Granted, that’s not your problem. But it isn’t helping.

Really disappointing.

Your weighting scheme completely disregards the location of the texture access. You don’t adjust your weights based on how close the texture coordinate is to the adjacent texels; you pick a fixed, integer value as your texture coordinate. You discard information about how close the texture coordinate is to its neighboring texels.

This all means that each fragment that fetches from the same base texel will compute the same value. Hence the blockiness.

Also, try to use some better variable names. tmp should never be used.

Thank you very much.

But texelFetchOffset cannot take in an argument of the type sampler2DMS.

For


gvec4 texelFetch(gsampler2DMS  	sampler,
 	         ivec2  	P,
 	         sample  	sample);

I am counting on the second argument to specify a certain texel, and the third argument to specify the sample in the texel.

I didn’t see that you were using a multisample sampler.

But that doesn’t change the fact that you will be computing the same value for every fragment that happens to compute the same integer texture coordinate. So you’ll get a blocky look.

You cannot use a fixed set of weights like that. You have to pick from the nearest texels and average the values together. So basically, you have to do this 4 times and average the results based on where you’re trying to sample it. And even then, the fixed set of weights really isn’t helpful.
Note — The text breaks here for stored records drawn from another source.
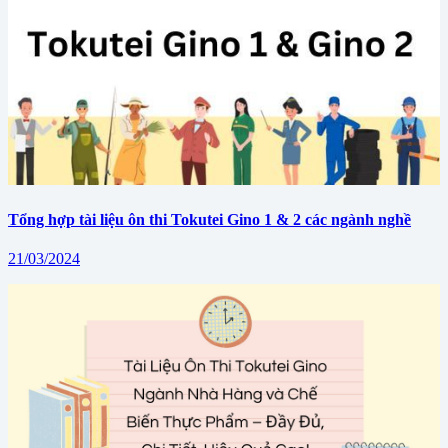
Tổng hợp tài liệu ôn thi Tokutei Gino 1 & 2 các ngành nghề
21/03/2024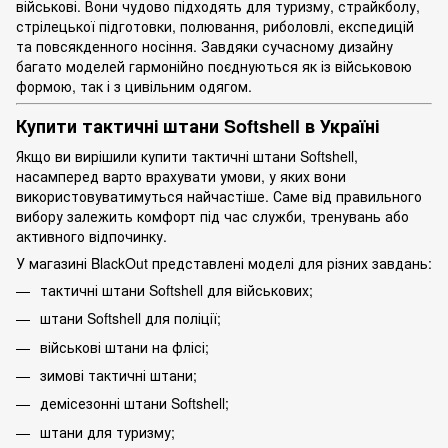
військові. Вони чудово підходять для туризму, страйкболу,
стрілецької підготовки, полювання, риболовлі, експедицій
та повсякденного носіння. Завдяки сучасному дизайну
багато моделей гармонійно поєднуються як із військовою
формою, так і з цивільним одягом.
Купити тактичні штани Softshell в Україні
Якщо ви вирішили купити тактичні штани Softshell,
насамперед варто врахувати умови, у яких вони
використовуватимуться найчастіше. Саме від правильного
вибору залежить комфорт під час служби, тренувань або
активного відпочинку.
У магазині BlackOut представлені моделі для різних завдань:
тактичні штани Softshell для військових;
штани Softshell для поліції;
військові штани на флісі;
зимові тактичні штани;
демісезонні штани Softshell;
штани для туризму;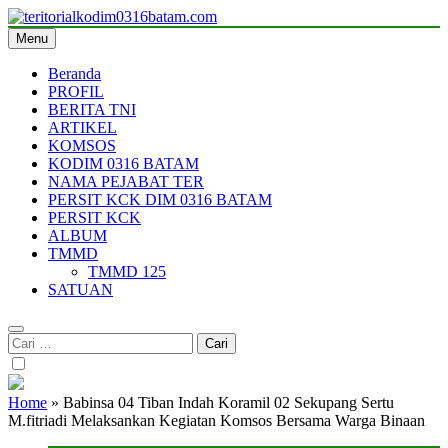
Skip
to
Menu
teritorialkodim0316batam.com
teritoriakkodimo0316batam
content
Beranda
PROFIL
BERITA TNI
ARTIKEL
KOMSOS
KODIM 0316 BATAM
NAMA PEJABAT TER
PERSIT KCK DIM 0316 BATAM
PERSIT KCK
ALBUM
TMMD
TMMD 125
SATUAN
Cari
untuk:
Home
»
Babinsa 04 Tiban Indah Koramil 02 Sekupang Sertu
M.fitriadi Melaksankan Kegiatan Komsos Bersama Warga Binaan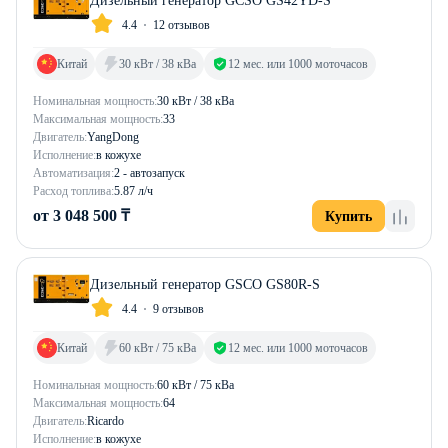
Дизельный генератор GCSO GS42YD-S
4.4
12 отзывов
Китай
30 кВт / 38 кВа
12 мес. или 1000 моточасов
Номинальная мощность:
30 кВт / 38 кВа
Максимальная мощность:
33
Двигатель:
YangDong
Исполнение:
в кожухе
Автоматизация:
2 - автозапуск
Расход топлива:
5.87 л/ч
от 3 048 500 ₸
Купить
Дизельный генератор GSCO GS80R-S
4.4
9 отзывов
Китай
60 кВт / 75 кВа
12 мес. или 1000 моточасов
Номинальная мощность:
60 кВт / 75 кВа
Максимальная мощность:
64
Двигатель:
Ricardo
Исполнение:
в кожухе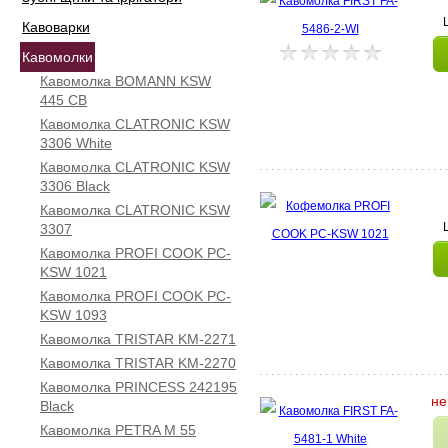
Кавоварки
Кавомолки
Кавомолка BOMANN KSW
445 CB
Кавомолка CLATRONIC KSW
3306 White
Кавомолка CLATRONIC KSW
3306 Black
Кавомолка CLATRONIC KSW
3307
Кавомолка PROFI COOK PC-
KSW 1021
Кавомолка PROFI COOK PC-
KSW 1093
Кавомолка TRISTAR KM-2271
Кавомолка TRISTAR KM-2270
Кавомолка PRINCESS 242195
не
Black
Кавомолка PETRA M 55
Unless you have access to the actual location of the samples, it’s better to just weigh them all equally.

Thank you very much. I changed my code like the following:


#version 150
#extension GL_EXT_gpu_shader4 : enable

out vec4 oColor;

uniform sampler2DMS depthTex;
uniform vec4 lightColor;
uniform samplerBuffer sampleWeight;

smooth in vec4 texPos;

void main(void)
{
	vec4 newTexPos = texPos / texPos.w;
	vec2 iTmp = vec2(512, 512);
	vec2 tmp = floor(iTmp * newTexPos.xy);
	vec2 lerp = fract(iTmp * newTexPos.xy);

	float weight[4], sum = 0;
	for(int i = 0; i < 4; ++i)
		weight[i] = 0;
	for(int i = 0; i < 32; ++i)
	{
		float sampleDepth = texelFetch(depthTex, ivec2(tmp), i).r;
		if(newTexPos.z > sampleDepth)
			weight[0] += 1.0/32.0;
	}
	for(int i = 0; i < 32; ++i)
	{
		float sampleDepth = texelFetch(depthTex, ivec2(tmp) + ivec2(1, 0), i).r;
		if(newTexPos.z > sampleDepth)
			weight[1] += 1.0/32.0;
	}
	for(int i = 0; i < 32; ++i)
	{
		float sampleDepth = texelFetch(depthTex, ivec2(tmp) + ivec2(0, 1), i).r;
		if(newTexPos.z > sampleDepth)
			weight[2] += 1.0/32.0;
	}
	for(int i = 0; i < 32; ++i)
	{
		float sampleDepth = texelFetch(depthTex, ivec2(tmp) + ivec2(1, 1), i).r;
		if(newTexPos.z > sampleDepth)
			weight[3] += 1.0/32.0;
	}
	sum = mix(mix(weight[0], weight[1], lerp.x),
		  mix(weight[2], weight[3], lerp.x),
		  lerp.y);
	
	oColor = lightColor * (1.0 - sum);
	
	oColor.a = 1.0;
}

I did a PCF the same way as in my previous thread. Then the result is acceptable. Even better than the result in my previous thread.

It seems that the only benefit from mutilsampling is to achieve better result with the same kernel size.